Anyway, the D part of LED is "diode" and diodes only work with electricity in one direction. Sort of like a switch in that a diode will pass current in one direction and block it in the other. AC, alternating current, is what the dyno hubs produce -- it goes in both directions. For normal light bulbs, that's fine. For a diode light bulb, however, you lose light half the time because the diode function of the LED blocks the current flow. That's the flicker. So, a full wave bridge rectifier with smoothing capacitor, as described in Arex's diagram, will double the total light output by making the current appear to the LED in one direction. The smoothing capacitor will make the current flow almost constant, though the most noticeable feature will be the "rectification," that is, the conversion of AC to pulsating DC. Almost five years ago in these forums this question came up and somebody made a reference to this site:Bicycle Electronics, Power LEDs, Dynamos and Batteries, Driver Circuits I don't know whether the site owner is a participant here or not, but there's lots of good stuff there including: this background stuff and this: Dynamo LED Light Systems for Bicycles (electronic circuits) which shows a basic bridge circuit with proper part numbers and everything. |
Originally Posted by Velocivixen
(Post 17489690)
I have no idea what you are all talking about, therefore I am impressed. So would my dynohub power new, modern lights? Like if I removed the current ones & put some Busch & Muller Dynamo lights on? Could I just hook them up and off I go?

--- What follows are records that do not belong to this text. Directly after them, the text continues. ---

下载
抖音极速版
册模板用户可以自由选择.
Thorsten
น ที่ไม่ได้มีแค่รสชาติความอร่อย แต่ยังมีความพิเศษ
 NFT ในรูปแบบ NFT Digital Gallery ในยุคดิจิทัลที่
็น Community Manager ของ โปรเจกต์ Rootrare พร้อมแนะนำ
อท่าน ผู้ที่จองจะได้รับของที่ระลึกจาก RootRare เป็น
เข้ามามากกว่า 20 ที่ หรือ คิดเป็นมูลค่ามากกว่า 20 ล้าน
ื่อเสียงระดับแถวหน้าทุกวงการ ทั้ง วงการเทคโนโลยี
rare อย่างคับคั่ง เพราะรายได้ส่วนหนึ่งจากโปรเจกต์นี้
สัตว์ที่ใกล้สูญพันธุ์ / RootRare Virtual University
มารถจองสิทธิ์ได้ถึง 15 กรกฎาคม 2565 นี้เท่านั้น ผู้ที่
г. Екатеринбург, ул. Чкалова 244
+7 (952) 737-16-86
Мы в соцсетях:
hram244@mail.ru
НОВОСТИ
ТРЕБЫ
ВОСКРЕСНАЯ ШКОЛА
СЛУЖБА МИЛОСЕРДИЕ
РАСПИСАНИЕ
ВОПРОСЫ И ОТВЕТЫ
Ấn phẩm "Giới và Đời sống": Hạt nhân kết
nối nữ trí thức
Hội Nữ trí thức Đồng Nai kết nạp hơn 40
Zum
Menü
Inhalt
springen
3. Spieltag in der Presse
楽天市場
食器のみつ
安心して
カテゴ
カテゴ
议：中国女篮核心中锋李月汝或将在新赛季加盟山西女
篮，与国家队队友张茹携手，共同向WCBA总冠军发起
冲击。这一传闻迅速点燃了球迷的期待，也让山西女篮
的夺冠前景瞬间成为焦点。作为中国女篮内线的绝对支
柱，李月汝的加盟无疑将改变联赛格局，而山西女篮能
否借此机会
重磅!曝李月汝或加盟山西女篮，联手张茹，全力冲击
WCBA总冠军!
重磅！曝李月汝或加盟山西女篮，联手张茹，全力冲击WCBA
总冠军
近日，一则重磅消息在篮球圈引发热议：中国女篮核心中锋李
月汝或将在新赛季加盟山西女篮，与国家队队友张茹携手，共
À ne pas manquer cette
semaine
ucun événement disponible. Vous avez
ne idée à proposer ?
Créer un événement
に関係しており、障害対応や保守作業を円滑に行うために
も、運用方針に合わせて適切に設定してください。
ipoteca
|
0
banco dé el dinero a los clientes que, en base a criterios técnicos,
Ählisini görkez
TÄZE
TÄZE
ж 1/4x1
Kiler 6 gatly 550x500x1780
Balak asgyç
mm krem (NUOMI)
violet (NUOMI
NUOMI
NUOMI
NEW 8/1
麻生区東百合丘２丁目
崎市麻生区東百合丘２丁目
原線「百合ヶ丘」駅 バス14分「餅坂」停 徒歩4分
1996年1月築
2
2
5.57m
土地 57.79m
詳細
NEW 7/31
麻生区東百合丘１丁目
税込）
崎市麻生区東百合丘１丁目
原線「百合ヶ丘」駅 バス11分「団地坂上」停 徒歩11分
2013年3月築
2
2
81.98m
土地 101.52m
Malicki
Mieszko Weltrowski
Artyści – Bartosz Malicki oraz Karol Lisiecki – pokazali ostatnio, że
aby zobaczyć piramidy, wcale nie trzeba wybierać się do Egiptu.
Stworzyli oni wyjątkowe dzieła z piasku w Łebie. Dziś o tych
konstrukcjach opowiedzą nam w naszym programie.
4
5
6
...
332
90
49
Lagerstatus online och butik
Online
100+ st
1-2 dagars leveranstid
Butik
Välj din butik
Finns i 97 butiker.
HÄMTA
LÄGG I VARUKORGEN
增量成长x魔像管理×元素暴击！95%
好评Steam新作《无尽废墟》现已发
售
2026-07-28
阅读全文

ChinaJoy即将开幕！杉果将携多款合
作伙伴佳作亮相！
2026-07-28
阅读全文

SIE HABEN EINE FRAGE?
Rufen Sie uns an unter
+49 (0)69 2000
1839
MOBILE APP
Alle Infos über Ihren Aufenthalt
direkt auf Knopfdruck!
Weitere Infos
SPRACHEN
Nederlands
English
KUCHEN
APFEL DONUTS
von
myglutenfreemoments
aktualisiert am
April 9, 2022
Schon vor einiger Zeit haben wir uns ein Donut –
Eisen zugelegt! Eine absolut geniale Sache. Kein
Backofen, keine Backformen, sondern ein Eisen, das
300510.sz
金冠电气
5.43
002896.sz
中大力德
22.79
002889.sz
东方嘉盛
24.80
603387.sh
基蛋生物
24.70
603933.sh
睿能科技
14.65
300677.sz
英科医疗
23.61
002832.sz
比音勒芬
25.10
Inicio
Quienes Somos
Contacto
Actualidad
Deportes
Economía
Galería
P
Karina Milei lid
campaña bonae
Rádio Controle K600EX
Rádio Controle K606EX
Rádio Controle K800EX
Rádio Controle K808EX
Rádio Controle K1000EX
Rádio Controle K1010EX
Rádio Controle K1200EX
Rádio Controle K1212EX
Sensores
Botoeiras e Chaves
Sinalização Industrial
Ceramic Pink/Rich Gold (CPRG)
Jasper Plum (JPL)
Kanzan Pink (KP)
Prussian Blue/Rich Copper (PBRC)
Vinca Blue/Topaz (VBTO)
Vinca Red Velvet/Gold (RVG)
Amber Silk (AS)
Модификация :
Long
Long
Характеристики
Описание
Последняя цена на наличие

Probably. The SA dynohubs only produced about half the power of other generator light systems and, therefore, required special bulbs, so I understand. LEDs produce more light with less power than regular old incandescent light bulbs and should give better results than you get with the original. So, if your hub is working properly and has a good output, I would expect that it would power an LED system just fine. But, that depends on at least one assumption and I don't know if it is justified. I don't know the electrical characteristics of the B&M light system -- what other electronics, if any, they have inside hidden from view to accommodate different generators, guard against over voltage, etc. In the garage we have a wheel from a Raleigh Sprite which has a dynohub. Tomorrow, I'll get it down from the rafters and see if I can get it to produce light with the B&M headlight that we recently got for the 79 Sports. When we got the Sprite a bunch of years ago I checked that the dynohub was producing voltage, but didn't test to see what sort of power output it produced. I didn't want to spend a lot of time or money messing with it because there is not a real great need around here for a steel-rimmed and heavy 27" wheel with a dynohub -- nobody around here rides a bike with 27" wheels after dark. Also, didn't want to build the hub into a new wheel without verifying it's serviceability. In the end, buying a Shimano hub seemed the way to go as far as getting dyno-lighting on the Sports, which does get ridden after dark. But, I've always been curious about the dynohub, so we shall see what we shall see. |
Originally Posted by Salubrious
(Post 17489613)
The above circuit will cause the LED to light up with a more constant light. It does not make a lot of light at any rate, but its better than nothing! Since the pulsing in the LED off state is normally not used, the result of using this circuit will be that the load will be a bit higher, so it will be harder to pedal. But not by much, I suspect.